In Ghana, because of financial aid for development put to good use, the government abolished all primary school fees in 2003. Over two academic years, 1.2 million more children were able to go to school.
More aid than ever, if not enough, is going to Africa; by pushing for “smarter aid” and promoting “good governance” results are coming through; there are more and more examples of African civil society groups reclaiming the right for African people to prosper.
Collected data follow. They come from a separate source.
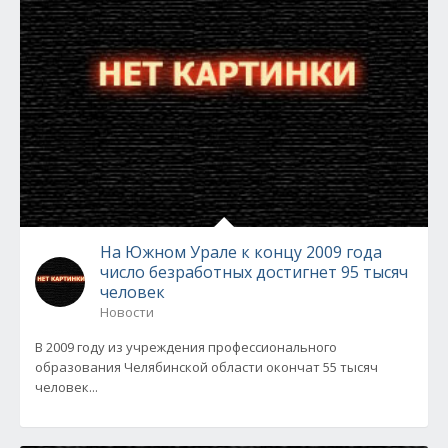
На Южном Урале к концу 2009 года
число безработных достигнет 95 тысяч
человек
Новости
В 2009 году из учреждения профессионального
образования Челябинской области окончат 55 тысяч
человек...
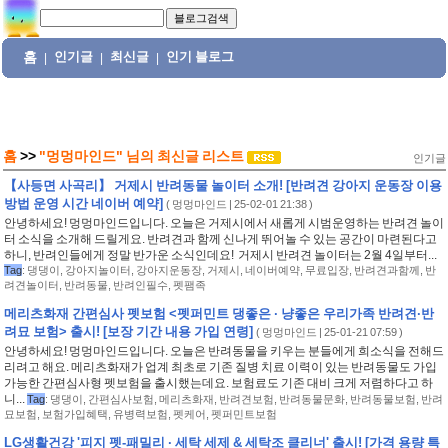
홈
인기글
최신글
인기 블로그
|
|
|
홈
>>
"멍멍마인드"
님의
최신글 리스트
인기글
【사등면 사곡리】 거제시 반려동물 놀이터 소개! [반려견 강아지 운동장 이용
방법 운영 시간 네이버 예약]
(
멍멍마인드
| 25-02-01 21:38 )
안녕하세요! 멍멍마인드입니다. 오늘은 거제시에서 새롭게 시범운영하는 반려견 놀이
터 소식을 소개해 드릴게요. 반려견과 함께 신나게 뛰어놀 수 있는 공간이 마련된다고
하니, 반려인들에게 정말 반가운 소식인데요! ️ 거제시 반려견 놀이터는 2월 4일부터...
Tag
:
댕댕이
,
강아지놀이터
,
강아지운동장
,
거제시
,
네이버예약
,
무료입장
,
반려견과함께
,
반
려견놀이터
,
반려동물
,
반려인필수
,
펫팸족
메리츠화재 간편심사 펫보험 <펫퍼민트 댕좋은 · 냥좋은 우리가족 반려견·반
려묘 보험> 출시! [보장 기간 내용 가입 연령]
(
멍멍마인드
| 25-01-21 07:59 )
안녕하세요! 멍멍마인드입니다. 오늘은 반려동물을 키우는 분들에게 희소식을 전해드
리려고 해요. 메리츠화재가 업계 최초로 기존 질병 치료 이력이 있는 반려동물도 가입
가능한 간편심사형 펫보험을 출시했는데요. 보험료도 기존 대비 크게 저렴하다고 하
니...
Tag
:
댕댕이
,
간편심사보험
,
메리츠화재
,
반려견보험
,
반려동물문화
,
반려동물보험
,
반려
묘보험
,
보험가입혜택
,
유병력보험
,
펫케어
,
펫퍼민트보험
LG생활건강 '피지 펫-패밀리 · 세탁 세제 & 세탁조 클리너' 출시! [가격 용량 특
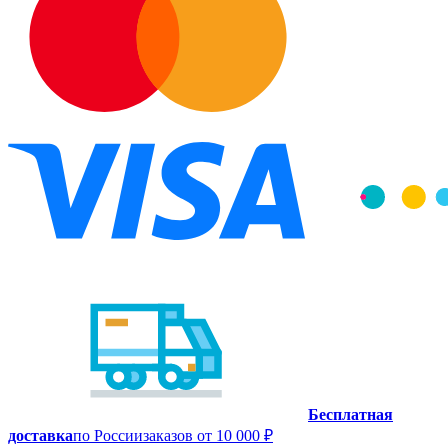
Бесплатная
доставка
по России
заказов от 10 000 ₽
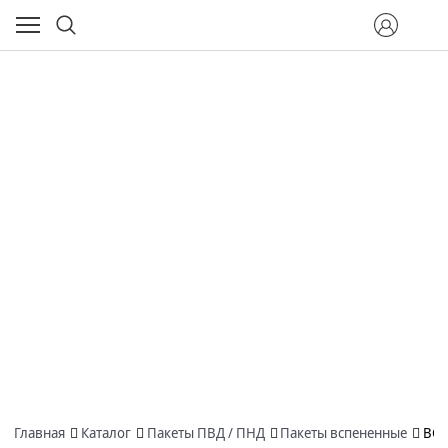
Главная
Каталог
Пакеты ПВД / ПНД
Пакеты вспененные
ВСП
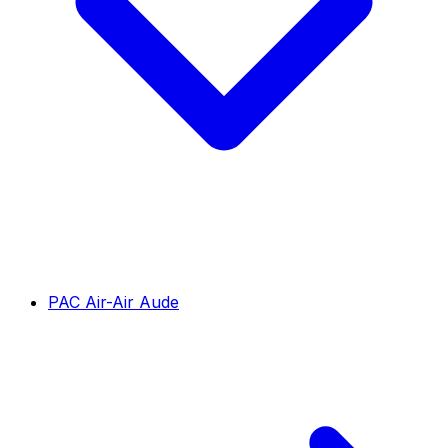
PAC Air-Air Aude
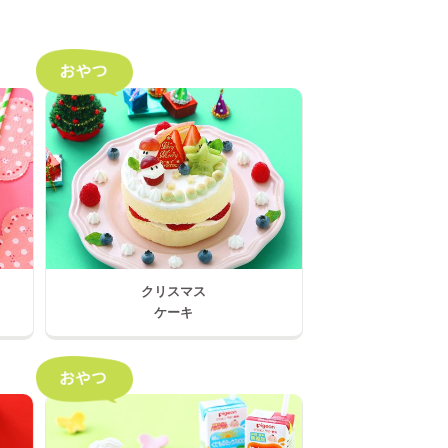
クリスマス
ケーキ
For example Fair Play for Africa is a pan-african coalition of over 200 organisations from 10 African countries campaigning to make sure that health for all becomes a reality for all Africans. African civil society is growing at least as much African economies are.
David Cameron was quick to say he would narrow the remit of the G8 when the UK hosts it again in 2013. Could this be a shrewd indication that the G20, with its increased membership is better placed for the 21st century?
I think so. Instead of assuming defeat, the new focus on the G20, and the UN’s 2015 goals, will ensure this progress has not been in vain.If we look at the future, with developing nations powering ahead despite the recession, the OECD predicts that “by 2030 developing countries will account for nearly 60 per cent of world GDP”.
Ban Ki-moon, speaking ahead of the September UN Summit to discuss the 2015 Millennium Development Goals is incredibly positive that the world is still on target to cut in half incidence of extreme poverty.
But, he also admitted, “that improvements in the lives of the poor have been unacceptably slow, and some hard-won gains are being eroded by the climate, food and economic crises”.
While the G8 appears to have been read its rites, poverty isn’t history.Today there is a food crisis in West Africa threatening the lives of more than 7 million people, the same as the population of the North West of England.
In this area, Niger, the world’s poorest country has a GDP of £3.6 billion. The North West in the UK alone has a GDP of £120 billion.
Aid is still greatly needed, and much has been promised. Its ultimate goal, as Mo Ibraheim, a Sudanese-born British telecoms mogul, told ONE, is probably to “eliminate the future need for aid”.